Leading Australian sound artist, composer and curator Lawrence English once described to an interviewer the origins of his passion for field recording, an art that has taken him around the world to many a unique location, as you’ll gather from sampling his works on SoundCloud. In the 1980s, his father would take him and his brother bird-watching or, as instructed in the case of the reed warbler, bird-listening — to first close their eyes in order to locate the hard-to-find bird: “It sounded incredible, like a modular synthesizer on steroids,” writes English.

For his performance in the Cleveland Contemporary Music Event (CCME), English will present Viento: Blizzards of Antarctica and Beyond, mixing sounds he recorded at Argentina’s Antarctic Station. He writes, “The wind battered the base structures and telecommunications equipment, making a range of unusual tonal phase drones, which you can hear in the recordings… Listening back to these recordings I am struck by the sheer physicality of the wind. It’s rare that you feel physically reduced by the motion of air, but in both Patagonia and Antarctica that is just how I felt. A small speck of organic dust in a howling storm.”

Rather than a documentary, Viento is field recording as visceral poetry and it’s about the intersection between what English heard, recorded and will mix in the theatre and what each listener in the audience will experience, refracted by their own associations when the Antarctic blizzards buffet their ears, as the artist explained to me by email while on a European tour.

 

Viento, Blizzards of Antarctica and Beyond, Lawrence English, photo courtesy the artist

In the festival press release, you describe your concerts as “innately synaesthetic.” In what sense are they synaesthetic?

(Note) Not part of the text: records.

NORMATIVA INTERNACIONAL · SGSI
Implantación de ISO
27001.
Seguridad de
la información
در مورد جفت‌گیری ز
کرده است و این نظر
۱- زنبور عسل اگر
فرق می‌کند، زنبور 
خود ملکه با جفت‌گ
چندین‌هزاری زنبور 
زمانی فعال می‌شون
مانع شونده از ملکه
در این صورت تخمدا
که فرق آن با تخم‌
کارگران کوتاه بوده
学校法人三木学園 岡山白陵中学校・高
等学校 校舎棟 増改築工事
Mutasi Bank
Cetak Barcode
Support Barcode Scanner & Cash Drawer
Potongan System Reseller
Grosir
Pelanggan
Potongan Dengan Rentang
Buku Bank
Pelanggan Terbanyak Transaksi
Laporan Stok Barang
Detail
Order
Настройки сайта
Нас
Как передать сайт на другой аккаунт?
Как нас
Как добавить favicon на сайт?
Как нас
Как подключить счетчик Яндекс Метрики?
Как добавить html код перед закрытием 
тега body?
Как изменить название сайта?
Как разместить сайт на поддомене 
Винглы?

That statement applies more to my solo musical works such as Cruel Optimism. There is a point of nexus where sound transgresses audition and becomes ‘physical,’ where I think a point of synaesthetic realisation can and does occur. This ties into the work I am doing in performance around the concept of the body as an ear — recognising the notion of vibration, more broadly, as an approachable material comprehension of sound.

 

Will the audience, as you did, feel the force of the winds and sense being reduced to a speck?

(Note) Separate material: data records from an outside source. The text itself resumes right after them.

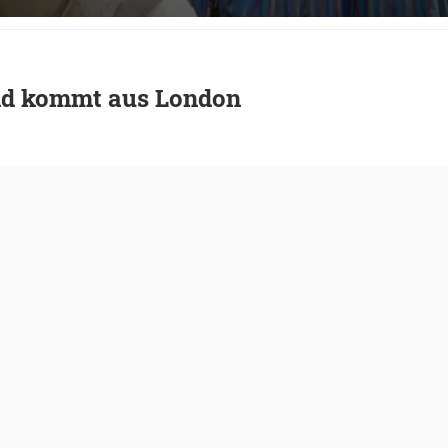
nd kommt aus London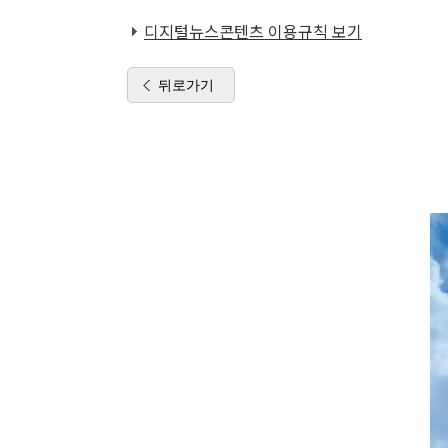
디지털뉴스콘텐츠 이용규칙 보기
뒤로가기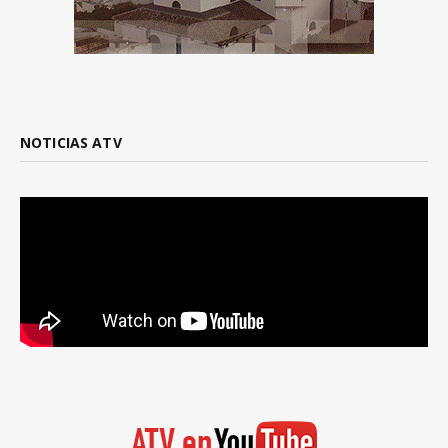
NOTICIAS ATV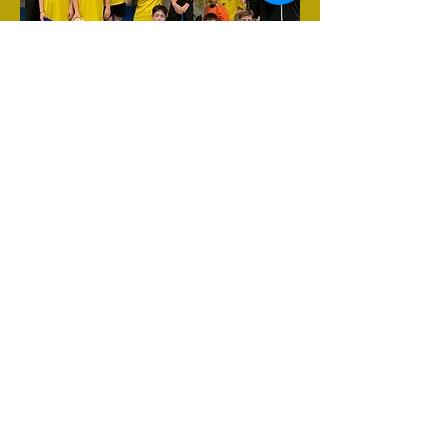
Saison
2026-2027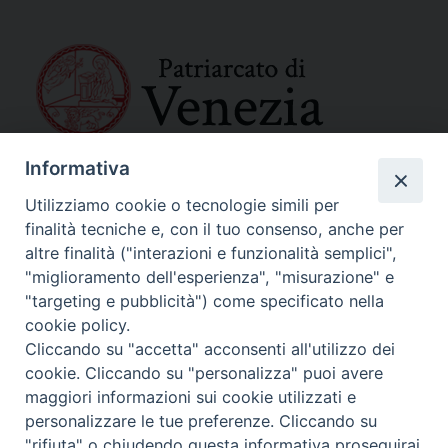
Informativa
SEDE PRINCIPALE
Palazzo Patriarcale
Utilizziamo cookie o tecnologie simili per
San Marco, 320/A – 30124 Venezia
finalità tecniche e, con il tuo consenso, anche per
Tel. 041-2702411
altre finalità ("interazioni e funzionalità semplici",
e-mail curia@patriarcatovenezia.it
"miglioramento dell'esperienza", "misurazione" e
Indirizzo PEC: patriarcatovenezia@pec.chiesacattolica.it
"targeting e pubblicità") come specificato nella
cookie policy.
Cliccando su "accetta" acconsenti all'utilizzo dei
Policy Privacy
cookie. Cliccando su "personalizza" puoi avere
Copyright©2024 Patriarcato di Venezia
maggiori informazioni sui cookie utilizzati e
personalizzare le tue preferenze. Cliccando su
"rifiuta" o chiudendo questa informativa proseguirai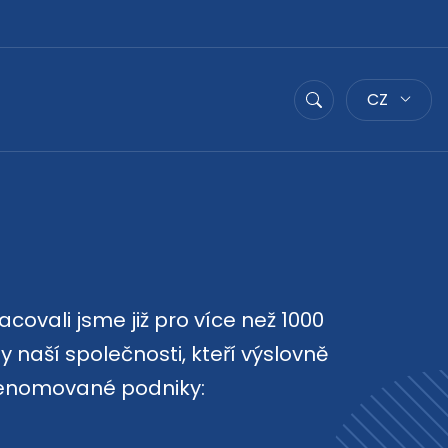
CZ
Hledat
ovali jsme již pro více než 1000
 naší společnosti, kteří výslovně
í renomované podniky: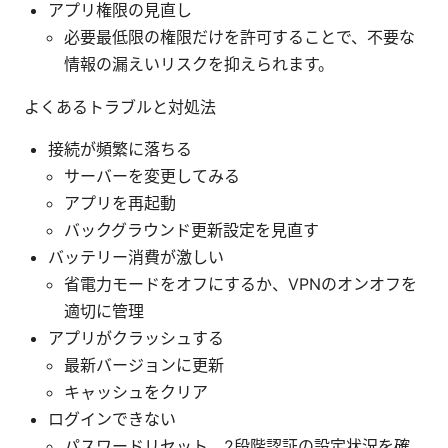
アプリ権限の見直し
必要最低限の権限だけを許可することで、不要な
情報の漏えいリスクを抑えられます。
よくあるトラブルと対処法
接続が頻繁に落ちる
サーバーを変更してみる
アプリを再起動
バックグラウンド更新設定を見直す
バッテリー消費が激しい
省電力モードをオフにするか、VPNのオンオフを
適切に管理
アプリがクラッシュする
最新バージョンに更新
キャッシュをクリア
ログインできない
パスワードリセット、2段階認証の設定状況を確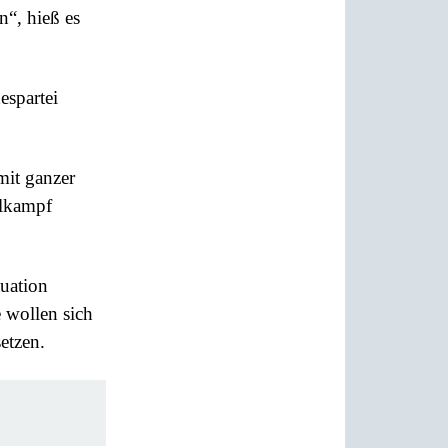
“, hieß es
spartei
mit ganzer
hlkampf
tuation
e wollen sich
etzen.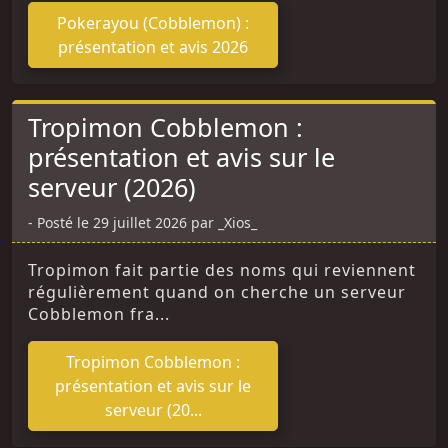
Pokerayou (Cobblemon) :
présentation et avis 2026
Tropimon Cobblemon :
présentation et avis sur le
serveur (2026)
Posté le 29 juillet 2026 par _Xios_
Tropimon fait partie des noms qui reviennent
régulièrement quand on cherche un serveur
Cobblemon fra...
Tropimon Cobblemon :
présentation et avis sur le
serveur (20...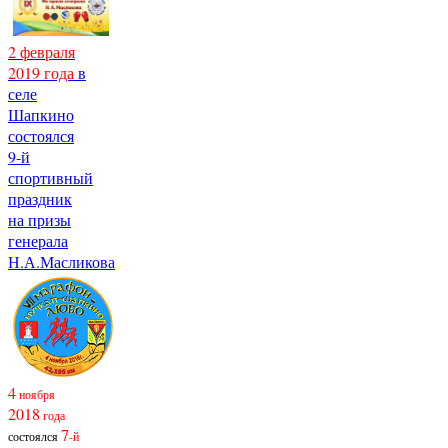
2 февраля
2019 года
в
селе
Шапкино
состоялся
9-й
спортивный
праздник
на призы
генерала
Н.А.Масликова
4
ноября
2018
года
7
состоялся
-й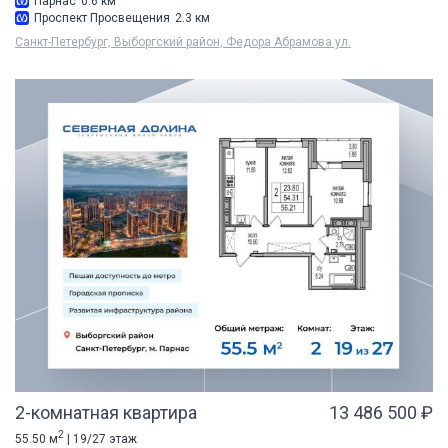
Парнас
0.6 км
Проспект Просвещения
2.3 км
Санкт-Петербург, Выборгский район, Федора Абрамова ул.
2-комнатная квартира
13 486 500 ₽
2
55.50 м
| 19/27 этаж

With Viento I think the experience is more personal and interior. I think with sound, especially field recordings, there’s an invitation extended to the audience to invest themselves in the sound and complete their understanding of those sounds based on their own experiences and memories. I’ve performed this piece many times now and after almost every performance I’ve had people come up to me and explain where the sounds took them. Some people have told me about memories of being children during big storms or one person recounted being trapped on a boat during a hurricane. Sound is so very pliable in a sense and that opens it up to people, giving them an opportunity to connect to it in ways that can be very direct.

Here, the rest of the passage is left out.